Em julho, comemorou a "casa 12" em outro post. "Não é ostentação, é superação. Obrigada, papai do céu, tudo para tua honra e glória", escreveu.
"É a narrativa do evangelho da prosperidade. O discurso de que fui abençoado cria esperança no seguidor de que a vida dele vai dar certo também. Cola em um país pobre e desigual como o nosso", analisa Rafaella, que considera a influenciadora um "fenômeno".
Ana Paula Passarelli, cofundadora da agência de influência digital Brunch, afirma que o sucesso de Deolane também vem do desejo do brasileiro por acompanhar um tipo de "entretenimento do caos".
"A transformação de tudo em entretenimento cria uma confusão entre o que é real e o que é personagem. Por isso é preciso de letramento midiático", afirma.
Uma nova forma de idolatria
A psicóloga Bárbara Alves, mestre em ciberpsicologia e humanidades digitais, vê o apoio contínuo a Deolane como uma nova forma de idolatria.
"O fenômeno pode ser explicado pela dissonância cognitiva: se ignoram evidências para manter uma visão positiva do ídolo. Também há o efeito de halo, que faz com que as qualidades percebidas em uma área levem seguidores a desconsiderar comportamentos controversos", explica.

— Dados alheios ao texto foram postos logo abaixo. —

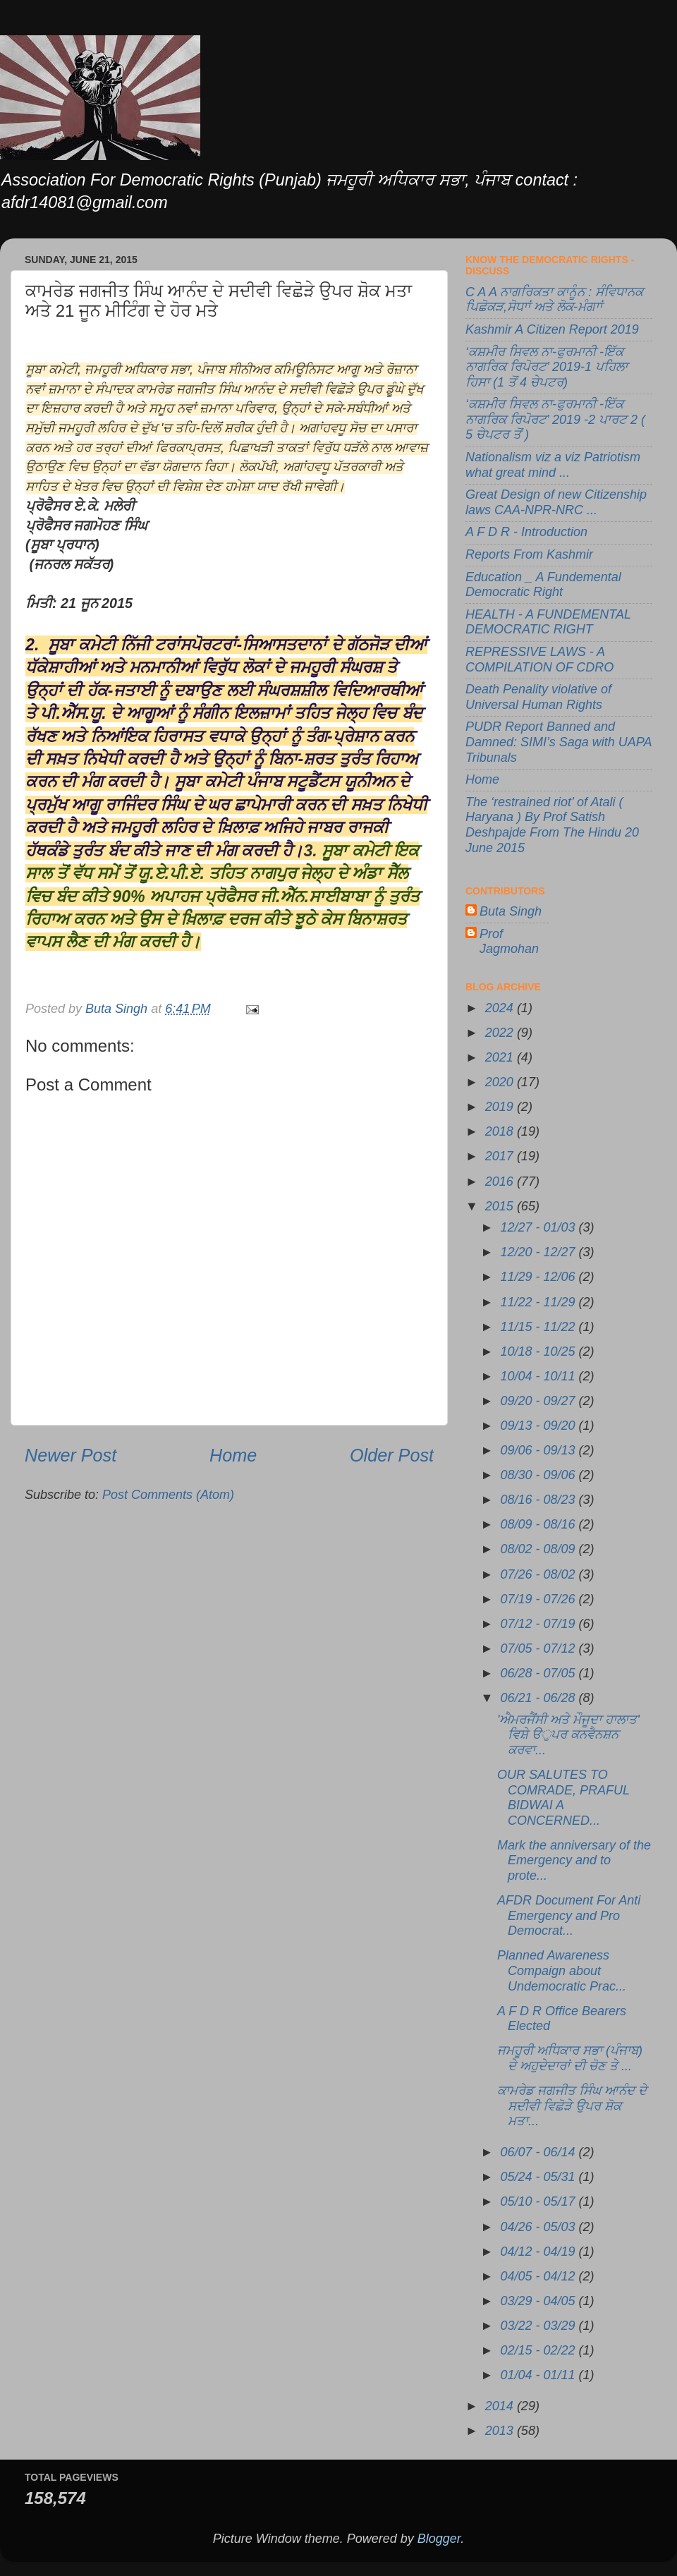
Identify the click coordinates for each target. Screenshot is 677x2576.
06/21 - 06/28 (539, 1698)
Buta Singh (511, 911)
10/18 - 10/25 (539, 1351)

Deolane tem uma base de fãs que se informa sobre ela no perfil dela mesma ou das irmãs. Assim, controla como será absorvida sua história.
No caso da prisão, se coloca como injustiçada. Mantém o apoio dos seguidores assim, pois os conhece.
"O que ela faz, esse envolvimento com sites de jogos e apostas, muita gente está fazendo. Então pega o argumento de que a Justiça não estaria valendo para todo mundo", diz a psicóloga Andrea Jotta, pesquisadora especialista em relações de comportamento digital.
"Até nisso Deolane consegue conexão. As pessoas que se sentem injustiçadas na vida, pelo patrão, por exemplo, vão ficar do lado dela."
Efeito Pugliesi e o futuro de Deolane
No meio do marketing digital corre uma expressão para explicar o que acontece com alguns influenciadores após um cancelamento: é o efeito Pugliesi.
Gabriela Pugliesi foi cancelada após fazer uma festa durante o isolamento social na pandemia de covid-19. Na época, estimou-se que a perda de contratos com grandes marcas chegou a R$ 3 milhões.
Mas, nesse cenário, o preço dela para fazer publicidade baixou, as marcas pequenas a contrataram, e Pugliesi voltou à cena. Hoje, mãe de dois filhos, ela foca em maternidade.
O mesmo pode acontecer com Deolane.
Além do patrimônio já acumulado, seus 22,2 milhões de seguidores no Instagram e sua base de fãs ainda farão brilhar os olhos do mercado, opinam os especialistas ouvidos pela reportagem.
"Esses dias vi uma influenciadora dizendo que adora o cancelamento. Traz curiosidade, aumenta seguidores. Isso acontece mesmo. Quem olha mais para números capitaliza em situações negativas. Inclusive uma prisão", diz Rafaella Lotto, da YouPix.